Download and print (pdf)With a robotic (laparoscopic) prostatectomy you will wake up with bandaids on your small incisions, a catheter in your bladder and some abdominal pain that will be treated with medication. Open prostatectomy is associated with a bit more pain and an incision that goes from below the belly-button to above the penis. The catheter makes you feel as though you have to urinate. Medicine will also be given for that, along with antibiotics, laxatives and your other medicines as needed. With the open prostatectomy you will have a drain tube from the lower abdomen to remove blood, lymph or urine from the operative site for a day or two. This is generally not used with the laparoscopic procedure. On the day of surgery you will be in the recovery room for an hour or two and then go to a regular hospital room. You can take fluids the same day after surgery, but most people do not have an appetite for solid food until the next day. You will need help getting out of bed, so call a nurse to give you a hand and be sure that you have your tubes- the intravenous (IV) feeding tube, the catheter, and if present the drain- ready to travel with you.
With the robotic prostatectomy most are ready to leave for home the next morning after the procedure. The nurses will remove the IV and instruct you on the care of the catheter. You will be sent home with an antibiotic and medicine for pain, and return to the office in 5 to 9 days to have the catheter removed. You will have both an overnight bag, like that used in the hospital, and a leg bag for urine. Neosporin/Bacitracin or "Triple Antibiotic" ointment on the catheter where it enters the penis will help keep it clean and lubricated. With the open procedure most are ready to go home on the second postoperative day, and the care is the same, except the catheter generally needs to stay in for 9 to 14 days, and sometimes the drain stays for a few days as well.
It is important to not strain or lift anything more than 10 lbs for 2 weeks after the laparoscopic prostatectomy and 6 weeks after the open procedure. To avoid straining you should take a laxative to prevent constipation. Any laxative that works for you is fine, or you can take Dulcolax, Milk of Magnesia, or Magnesium Citrate. Your pharmacist can suggest one of the many over the counter preparations. It is best not to drive while you are taking narcotic medicine or have a catheter in place. Catheters can cause "bladder spasms," painful contractions of the bladder that may require medicine (anticholinergics). This medicine, like the pain medicine, can cause constipation, so do not get behind on your laxatives. When you return to the office your staples or sutures will be removed and at the proper time the catheter will come out. It should not hurt to have the catheter removed. The water in the balloon is removed, sterile water is placed in the bladder, and the catheter is taken out. You will be asked to void, starting and stopping the stream to demonstrate that the system works normally. Despite being able to start and stop the stream, you may have some leakage of urine. It is best to bring a pad just in case. You will be given instructions on exercises (Kegel's) to strengthen the bladder sphincter muscle. At the same office visit you may be given a prescription for Viagra or a similar medication and a script for a Vacuum Erection Device. These can speed the recovery of erections. Your next visit will be in 3 months when a PSA will be checked. It should be less than 0.02.

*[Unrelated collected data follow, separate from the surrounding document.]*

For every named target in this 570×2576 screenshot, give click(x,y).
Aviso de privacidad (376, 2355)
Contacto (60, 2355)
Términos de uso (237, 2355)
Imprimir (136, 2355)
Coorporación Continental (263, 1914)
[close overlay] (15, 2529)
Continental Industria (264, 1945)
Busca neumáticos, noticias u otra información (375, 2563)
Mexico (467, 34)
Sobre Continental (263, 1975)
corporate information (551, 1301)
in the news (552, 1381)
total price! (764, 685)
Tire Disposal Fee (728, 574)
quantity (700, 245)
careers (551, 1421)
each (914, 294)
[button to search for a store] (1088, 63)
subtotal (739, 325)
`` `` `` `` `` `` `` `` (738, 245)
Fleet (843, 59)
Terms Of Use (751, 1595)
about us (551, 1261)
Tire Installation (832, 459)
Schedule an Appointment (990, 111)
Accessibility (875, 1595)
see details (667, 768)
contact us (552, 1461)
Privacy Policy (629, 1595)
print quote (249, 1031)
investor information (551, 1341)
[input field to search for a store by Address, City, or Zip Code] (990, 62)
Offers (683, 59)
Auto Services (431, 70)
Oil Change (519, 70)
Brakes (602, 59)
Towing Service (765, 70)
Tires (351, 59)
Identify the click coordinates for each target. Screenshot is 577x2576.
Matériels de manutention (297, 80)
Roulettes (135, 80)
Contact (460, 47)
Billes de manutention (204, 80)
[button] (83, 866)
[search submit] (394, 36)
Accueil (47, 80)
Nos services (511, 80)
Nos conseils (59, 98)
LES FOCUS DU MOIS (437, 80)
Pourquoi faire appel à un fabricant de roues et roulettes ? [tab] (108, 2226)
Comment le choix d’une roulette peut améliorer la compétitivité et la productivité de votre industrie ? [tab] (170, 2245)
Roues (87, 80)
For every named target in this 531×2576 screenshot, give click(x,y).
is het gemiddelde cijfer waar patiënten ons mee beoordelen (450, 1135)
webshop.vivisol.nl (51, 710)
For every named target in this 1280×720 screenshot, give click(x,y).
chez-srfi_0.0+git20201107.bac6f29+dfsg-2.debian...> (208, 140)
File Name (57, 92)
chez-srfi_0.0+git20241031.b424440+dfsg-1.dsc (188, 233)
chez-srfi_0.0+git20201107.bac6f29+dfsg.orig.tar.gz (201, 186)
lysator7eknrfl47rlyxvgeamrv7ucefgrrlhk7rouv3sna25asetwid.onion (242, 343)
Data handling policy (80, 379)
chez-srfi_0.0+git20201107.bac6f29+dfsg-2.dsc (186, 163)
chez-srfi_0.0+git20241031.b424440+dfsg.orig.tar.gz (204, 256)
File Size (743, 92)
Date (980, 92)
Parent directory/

If the pathology report confirms the cancer to be confined to the prostate your life expectancy is the same as a man your age without prostate cancer. Even so, we need to check PSA's at increasing intervals (eg, every 3-4 months at first, then every 6 months for a few years, then annually) to be certain the tumor does not return.
Call if you have fever (over 100), burning and frequency of urination, a decrease in the force of stream, or questions.